Bu bir arkadaşımın başına geldi - bana bundan bir yıl kadar önce bahsetti. Ona Minji diyeceğiz.
Minji 20'li yaşlarının sonlarında ve Güney Kore'de İngilizce öğretmeni olarak çalışıyor. Birkaç yıl önce bir akşam bir liseli çocuğa ders veriyordu. Geç saate kadar çalışmaya başladılar ve otobüsler çalışmayı bıraktı.Evinden çok uzakta olan çocuk, bir gecede onun katına düşüp ertesi sabah ilk otobüse binip binemeyeceğini sordu.
Minji çok isteksizdi, çünkü genç bir erkek öğrenciyi geceye davet etmek kulağa harika bir fikir gibi gelmedi, ama ona yalvardı ve sonunda merhamet etti. Tek odalı dairesine geri döndüler ve o yere bir battaniye koyarken yatağa girdi ve ikisi de uykuya daldı.
Birkaç saat sonra, belki sabah 2'de çocuk Minji'yi uyandırır."Gerçekten acıktım" diyor, "gidip biraz yemek yiyelim" diyor. Minji gözlerini açar ve ona inanamayarak baktı. "Gıda?Şimdi mi? Saat 2, yatağa geri dön. " Ancak öğrenci ısrar ediyor "hayır, çok acıktım, hadi şimdi bir şeyler yiyelim." Ona mutfakta biraz ramen olduğunu ve kendine biraz hazırlayabileceğini söyler. Bu onu tatmin etmiyor - ramen istemiyor, yolun hemen aşağısında 24 saat açık bir yer var, hadi oraya gidelim.

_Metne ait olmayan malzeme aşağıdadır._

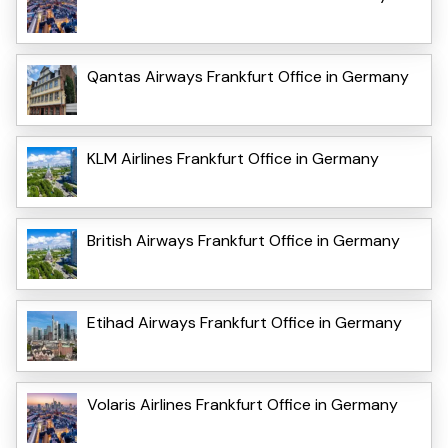
Qantas Airways Frankfurt Office in Germany
KLM Airlines Frankfurt Office in Germany
British Airways Frankfurt Office in Germany
Etihad Airways Frankfurt Office in Germany
Volaris Airlines Frankfurt Office in Germany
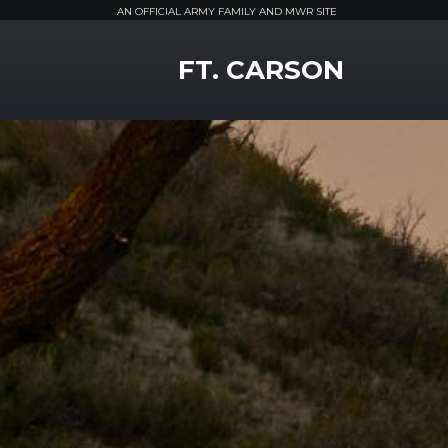
AN OFFICIAL ARMY FAMILY AND MWR SITE
MWR Logo
FT. CARSON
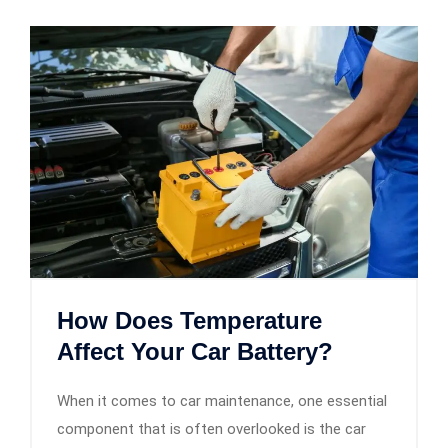
How Does Temperature
Affect Your Car Battery?
When it comes to car maintenance, one essential
component that is often overlooked is the car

Sonunda, birkaç dakika ikna edildikten sonra, çocuk Minji'yi onunla restorana gelmeye ikna eder. Daireyi terk ederler ve dışarı çıkarlar. Sokakta olur olmaz çocuk Minji'ye dönüyor ve “Aç değilim. Gecenin bir yarısı uyandım ve yatağının altına baktım. Orada uyuyan bir adam var. "

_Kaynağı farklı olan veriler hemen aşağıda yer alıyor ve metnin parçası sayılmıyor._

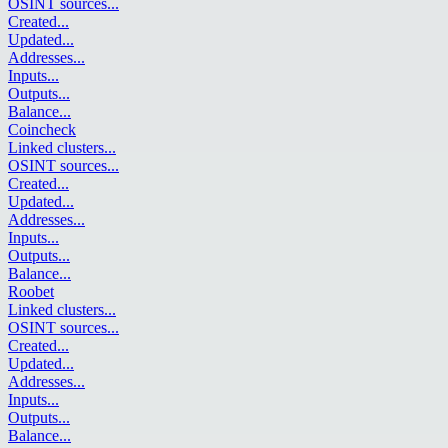
OSINT sources
...
Created
...
Updated
...
Addresses
...
Inputs
...
Outputs
...
Balance
...
Coincheck
Linked clusters
...
OSINT sources
...
Created
...
Updated
...
Addresses
...
Inputs
...
Outputs
...
Balance
...
Roobet
Linked clusters
...
OSINT sources
...
Created
...
Updated
...
Addresses
...
Inputs
...
Outputs
...
Balance
...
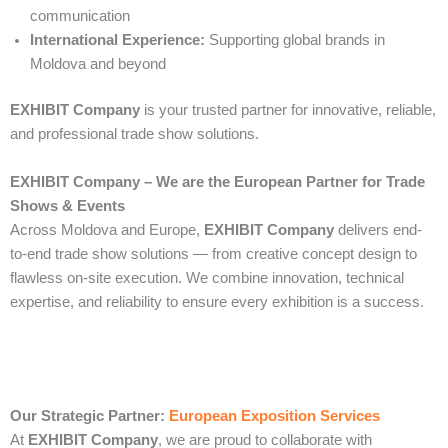
communication
International Experience:
Supporting global brands in
Moldova and beyond
EXHIBIT Company
is your trusted partner for innovative, reliable,
and professional trade show solutions.
EXHIBIT Company – We are the European Partner for Trade
Shows & Events
Across Moldova and Europe,
EXHIBIT Company
delivers end-
to-end trade show solutions — from creative concept design to
flawless on-site execution. We combine innovation, technical
expertise, and reliability to ensure every exhibition is a success.
Our Strategic Partner:
European Exposition Services
At
EXHIBIT Company
, we are proud to collaborate with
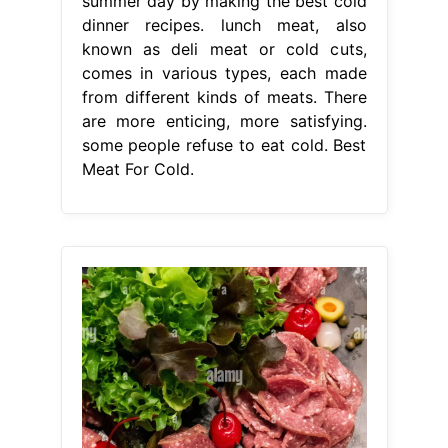
summer day by making the best cold
dinner recipes. lunch meat, also
known as deli meat or cold cuts,
comes in various types, each made
from different kinds of meats. There
are more enticing, more satisfying.
some people refuse to eat cold. Best
Meat For Cold.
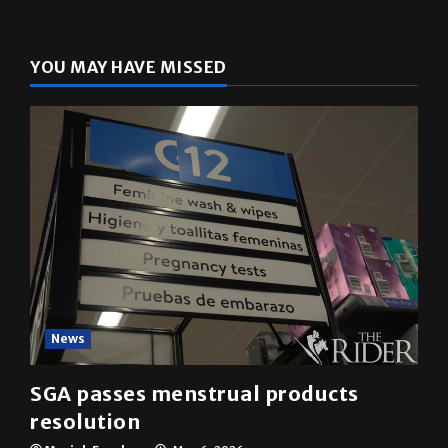
YOU MAY HAVE MISSED
News
SGA passes menstrual products
resolution
Mariah Escobar
May 6, 2026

Polisi aradılar ve 2 aydan fazla bir süredir Minji'nin dairesinde yatağının altında uyuyan evsiz bir adamın yaşadığını keşfettiler.Oğlan onu sadece yerde yattığı için gördü, bu yüzden yatağın altında net bir görüş vardı.
Polis adamı tutukladı ve şükür ki başka sorun yoktu, ama bu tanıdığım birinin başına gelen en ürkütücü şeydi.